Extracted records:
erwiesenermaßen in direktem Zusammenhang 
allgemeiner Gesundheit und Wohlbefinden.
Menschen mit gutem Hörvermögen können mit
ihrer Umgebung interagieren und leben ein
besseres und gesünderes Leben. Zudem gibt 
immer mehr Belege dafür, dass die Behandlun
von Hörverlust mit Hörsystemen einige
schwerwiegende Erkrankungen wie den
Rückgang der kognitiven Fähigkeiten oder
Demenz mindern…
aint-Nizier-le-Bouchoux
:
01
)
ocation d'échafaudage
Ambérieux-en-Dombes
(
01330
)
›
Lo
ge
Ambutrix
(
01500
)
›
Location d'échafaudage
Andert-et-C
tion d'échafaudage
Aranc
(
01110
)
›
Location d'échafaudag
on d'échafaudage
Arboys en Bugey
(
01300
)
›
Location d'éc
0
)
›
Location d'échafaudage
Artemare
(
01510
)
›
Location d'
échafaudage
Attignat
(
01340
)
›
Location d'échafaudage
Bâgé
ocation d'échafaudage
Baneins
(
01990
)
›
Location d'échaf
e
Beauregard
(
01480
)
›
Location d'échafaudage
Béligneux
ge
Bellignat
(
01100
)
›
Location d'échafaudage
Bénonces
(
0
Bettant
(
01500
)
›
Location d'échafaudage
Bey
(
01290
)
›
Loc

### What is needed
Your answer must contain every line of the records, exactly.

### Response to the exercise
erwiesenermaßen in direktem Zusammenhang 
allgemeiner Gesundheit und Wohlbefinden.
Menschen mit gutem Hörvermögen können mit
ihrer Umgebung interagieren und leben ein
besseres und gesünderes Leben. Zudem gibt 
immer mehr Belege dafür, dass die Behandlun
von Hörverlust mit Hörsystemen einige
schwerwiegende Erkrankungen wie den
Rückgang der kognitiven Fähigkeiten oder
Demenz mindern…
aint-Nizier-le-Bouchoux
:
01
)
ocation d'échafaudage
Ambérieux-en-Dombes
(
01330
)
›
Lo
ge
Ambutrix
(
01500
)
›
Location d'échafaudage
Andert-et-C
tion d'échafaudage
Aranc
(
01110
)
›
Location d'échafaudag
on d'échafaudage
Arboys en Bugey
(
01300
)
›
Location d'éc
0
)
›
Location d'échafaudage
Artemare
(
01510
)
›
Location d'
échafaudage
Attignat
(
01340
)
›
Location d'échafaudage
Bâgé
ocation d'échafaudage
Baneins
(
01990
)
›
Location d'échaf
e
Beauregard
(
01480
)
›
Location d'échafaudage
Béligneux
ge
Bellignat
(
01100
)
›
Location d'échafaudage
Bénonces
(
0
Bettant
(
01500
)
›
Location d'échafaudage
Bey
(
01290
)
›
Loc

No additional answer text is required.